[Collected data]
·····

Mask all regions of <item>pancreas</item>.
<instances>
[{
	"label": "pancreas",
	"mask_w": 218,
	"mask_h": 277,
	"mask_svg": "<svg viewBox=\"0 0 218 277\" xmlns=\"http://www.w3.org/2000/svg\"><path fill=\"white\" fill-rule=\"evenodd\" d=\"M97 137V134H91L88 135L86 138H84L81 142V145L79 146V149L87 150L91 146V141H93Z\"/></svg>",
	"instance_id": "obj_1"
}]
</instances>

·····

** Exercise goal **
Give back every record exactly.

** Response **
Mask all regions of <item>pancreas</item>.
<instances>
[{
	"label": "pancreas",
	"mask_w": 218,
	"mask_h": 277,
	"mask_svg": "<svg viewBox=\"0 0 218 277\" xmlns=\"http://www.w3.org/2000/svg\"><path fill=\"white\" fill-rule=\"evenodd\" d=\"M97 137V134H91L88 135L86 138H84L81 142V145L79 146V149L87 150L91 146V141H93Z\"/></svg>",
	"instance_id": "obj_1"
}]
</instances>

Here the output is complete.